··· Source data
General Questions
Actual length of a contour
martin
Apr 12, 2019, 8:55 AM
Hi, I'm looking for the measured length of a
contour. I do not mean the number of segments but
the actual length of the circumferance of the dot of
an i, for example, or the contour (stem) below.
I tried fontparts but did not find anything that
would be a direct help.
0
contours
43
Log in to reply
······
Each record needs to be given again exactly.

- _Completed task_
General Questions
Actual length of a contour
martin
Apr 12, 2019, 8:55 AM
Hi, I'm looking for the measured length of a
contour. I do not mean the number of segments but
the actual length of the circumferance of the dot of
an i, for example, or the contour (stem) below.
I tried fontparts but did not find anything that
would be a direct help.
0
contours
43
Log in to reply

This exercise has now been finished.